*Task requirements*
Each record must be returned exactly, apart from the pictures, which stay out.

Top of Data for this exercise

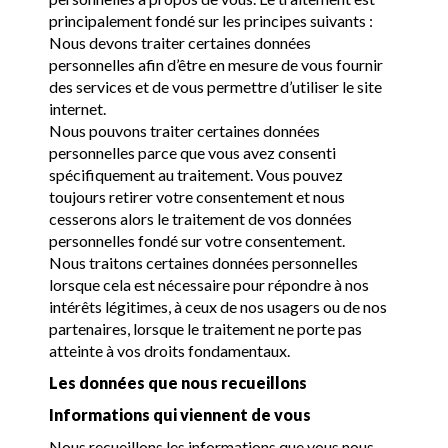
principalement fondé sur les principes suivants :
Nous devons traiter certaines données
personnelles afin d’être en mesure de vous fournir
des services et de vous permettre d’utiliser le site
internet.
Nous pouvons traiter certaines données
personnelles parce que vous avez consenti
spécifiquement au traitement. Vous pouvez
toujours retirer votre consentement et nous
cesserons alors le traitement de vos données
personnelles fondé sur votre consentement.
Nous traitons certaines données personnelles
lorsque cela est nécessaire pour répondre à nos
intérêts légitimes, à ceux de nos usagers ou de nos
partenaires, lorsque le traitement ne porte pas
atteinte à vos droits fondamentaux.
Les données que nous recueillons
Informations qui viennent de vous
Nous recueillons les informations que vous nous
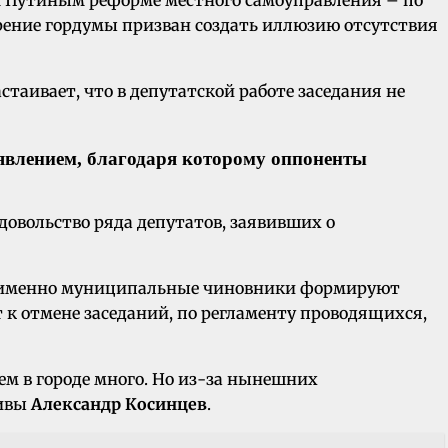
рение гордумы призван создать иллюзию отсутствия
стаивает, что в депутатской работе заседания не
явлением, благодаря которому оппоненты
довольство ряда депутатов, заявивших о
 – именно муниципальные чиновники формируют
т к отмене заседаний, по регламенту проводящихся,
ем в городе много. Но из-за нынешних
тивы
Александр Косинцев
.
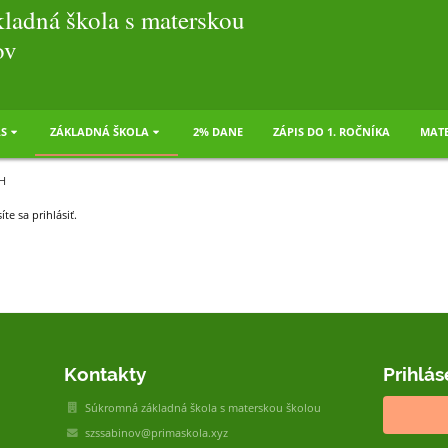
ladná škola s materskou
ov
S
ZÁKLADNÁ ŠKOLA
2% DANE
ZÁPIS DO 1. ROČNÍKA
MATE
H
te sa prihlásiť.
Kontakty
Prihlás
Súkromná základná škola s materskou školou
szssabinov@primaskola.xyz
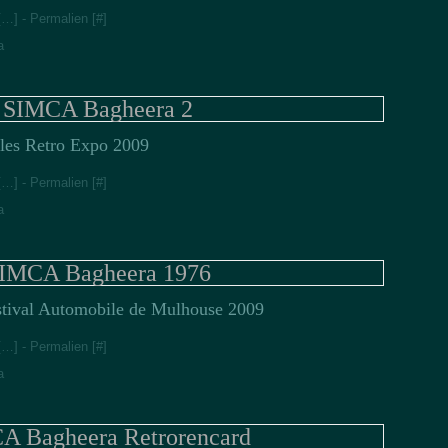
[
…
]
- Permalien [
#
]
a
SIMCA Bagheera 2
les Retro Expo 2009
[
…
]
- Permalien [
#
]
a
MCA Bagheera 1976
stival Automobile de Mulhouse 2009
[
…
]
- Permalien [
#
]
a
 Bagheera Retrorencard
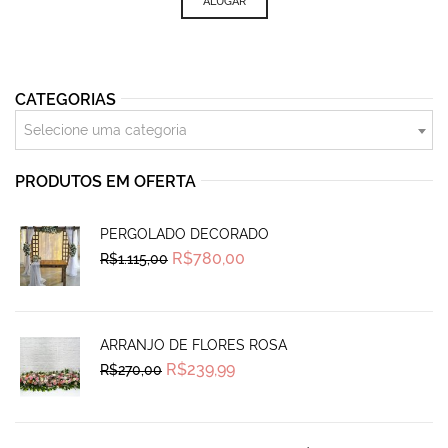
ALUGAR
CATEGORIAS
Selecione uma categoria
PRODUTOS EM OFERTA
PERGOLADO DECORADO
Original
Current
R$
780,00
R$
1.115,00
price
price
was:
is:
R$1.115,00.
R$780,00.
ARRANJO DE FLORES ROSA
Original
Current
R$
239,99
R$
270,00
price
price
was:
is:
R$270,00.
R$239,99.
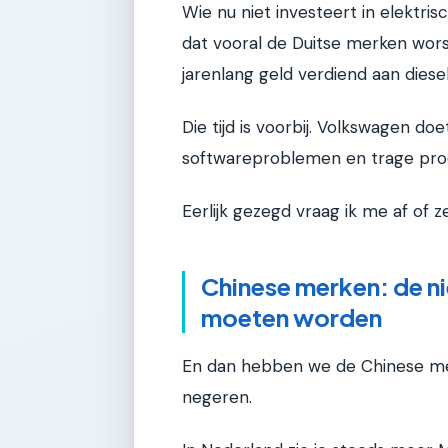
Wie nu niet investeert in elektris
dat vooral de Duitse merken wo
jarenlang geld verdiend aan diese
Die tijd is voorbij. Volkswagen do
softwareproblemen en trage pro
Eerlijk gezegd vraag ik me af o
Chinese merken: de n
moeten worden
En dan hebben we de Chinese mer
negeren.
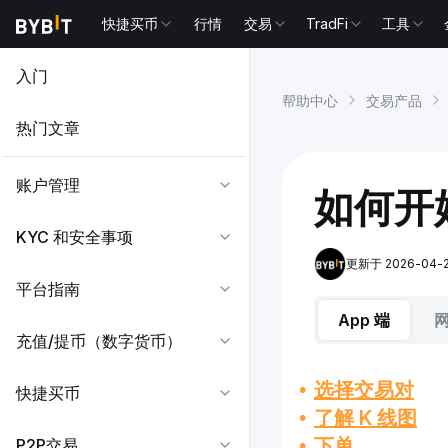
快捷买币
行情
交易
TradFi
工具
入门
帮助中心
交易产品
热门文章
账户管理
如何开始
KYC 和安全事项
更新于 2026-04-27
平台指南
App 端
充值/提币（数字货币）
选择交易对
快捷买币
了解 K 线图
下单
P2P交易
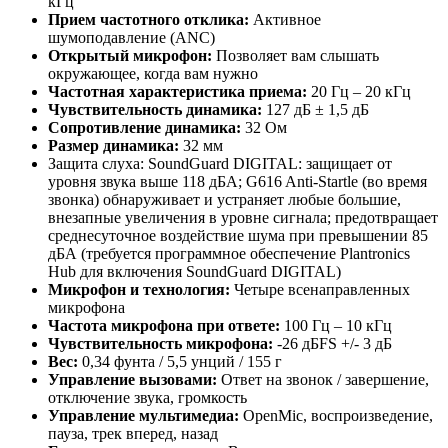
кГц
Прием частотного отклика:
Активное
шумоподавление (ANC)
Открытый микрофон:
Позволяет вам слышать
окружающее, когда вам нужно
Частотная характеристика приема:
20 Гц – 20 кГц
Чувствительность динамика:
127 дБ ± 1,5 дБ
Сопротивление динамика:
32 Ом
Размер динамика:
32 мм
Защита слуха: SoundGuard DIGITAL: защищает от
уровня звука выше 118 дБА; G616 Anti-Startle (во время
звонка) обнаруживает и устраняет любые большие,
внезапные увеличения в уровне сигнала; предотвращает
среднесуточное воздействие шума при превышении 85
дБА (требуется программное обеспечение Plantronics
Hub для включения SoundGuard DIGITAL)
Микрофон и технология:
Четыре всенаправленных
микрофона
Частота микрофона при ответе:
100 Гц – 10 кГц
Чувствительность микрофона:
-26 дБFS +/- 3 дБ
Вес:
0,34 фунта / 5,5 унций / 155 г
Управление вызовами:
Ответ на звонок / завершение,
отключение звука, громкость
Управление мультимедиа:
OpenMic, воспроизведение,
пауза, трек вперед, назад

Bottom of Data for this exercise

*Solution below*
principalement fondé sur les principes suivants :
Nous devons traiter certaines données
personnelles afin d’être en mesure de vous fournir
des services et de vous permettre d’utiliser le site
internet.
Nous pouvons traiter certaines données
personnelles parce que vous avez consenti
spécifiquement au traitement. Vous pouvez
toujours retirer votre consentement et nous
cesserons alors le traitement de vos données
personnelles fondé sur votre consentement.
Nous traitons certaines données personnelles
lorsque cela est nécessaire pour répondre à nos
intérêts légitimes, à ceux de nos usagers ou de nos
partenaires, lorsque le traitement ne porte pas
atteinte à vos droits fondamentaux.
Les données que nous recueillons
Informations qui viennent de vous
Nous recueillons les informations que vous nous
рение гордумы призван создать иллюзию отсутствия
стаивает, что в депутатской работе заседания не
явлением, благодаря которому оппоненты
довольство ряда депутатов, заявивших о
 – именно муниципальные чиновники формируют
т к отмене заседаний, по регламенту проводящихся,
ем в городе много. Но из-за нынешних
тивы
Александр Косинцев
.
ladná škola s materskou
ov
S
ZÁKLADNÁ ŠKOLA
2% DANE
ZÁPIS DO 1. ROČNÍKA
MATE
H
te sa prihlásiť.
Kontakty
Prihlás
Súkromná základná škola s materskou školou
szssabinov@primaskola.xyz
[
…
]
- Permalien [
#
]
a
SIMCA Bagheera 2
les Retro Expo 2009
[
…
]
- Permalien [
#
]
a
MCA Bagheera 1976
stival Automobile de Mulhouse 2009
[
…
]
- Permalien [
#
]
a
 Bagheera Retrorencard
ALUGAR
CATEGORIAS
Selecione uma categoria
PRODUTOS EM OFERTA
PERGOLADO DECORADO
Original
Current
R$
780,00
R$
1.115,00
price
price
was:
is:
R$1.115,00.
R$780,00.
ARRANJO DE FLORES ROSA
Original
Current
R$
239,99
R$
270,00
price
price
was:
is:
R$270,00.
R$239,99.
Wie nu niet investeert in elektris
dat vooral de Duitse merken wo
jarenlang geld verdiend aan diese
Die tijd is voorbij. Volkswagen do
softwareproblemen en trage pro
Eerlijk gezegd vraag ik me af o
Chinese merken: de n
moeten worden
En dan hebben we de Chinese mer
negeren.
快捷买币
行情
交易
TradFi
工具
入门
帮助中心
交易产品
热门文章
账户管理
如何开始
KYC 和安全事项
更新于 2026-04-27
平台指南
App 端
充值/提币（数字货币）
选择交易对
快捷买币
了解 K 线图
下单
P2P交易
кГц
Прием частотного отклика:
Активное
шумоподавление (ANC)
Открытый микрофон:
Позволяет вам слышать
окружающее, когда вам нужно
Частотная характеристика приема:
20 Гц – 20 кГц
Чувствительность динамика:
127 дБ ± 1,5 дБ
Сопротивление динамика:
32 Ом
Размер динамика:
32 мм
Защита слуха: SoundGuard DIGITAL: защищает от
уровня звука выше 118 дБА; G616 Anti-Startle (во время
звонка) обнаруживает и устраняет любые большие,
внезапные увеличения в уровне сигнала; предотвращает
среднесуточное воздействие шума при превышении 85
дБА (требуется программное обеспечение Plantronics
Hub для включения SoundGuard DIGITAL)
Микрофон и технология:
Четыре всенаправленных
микрофона
Частота микрофона при ответе:
100 Гц – 10 кГц
Чувствительность микрофона:
-26 дБFS +/- 3 дБ
Вес:
0,34 фунта / 5,5 унций / 155 г
Управление вызовами:
Ответ на звонок / завершение,
отключение звука, громкость
Управление мультимедиа:
OpenMic, воспроизведение,
пауза, трек вперед, назад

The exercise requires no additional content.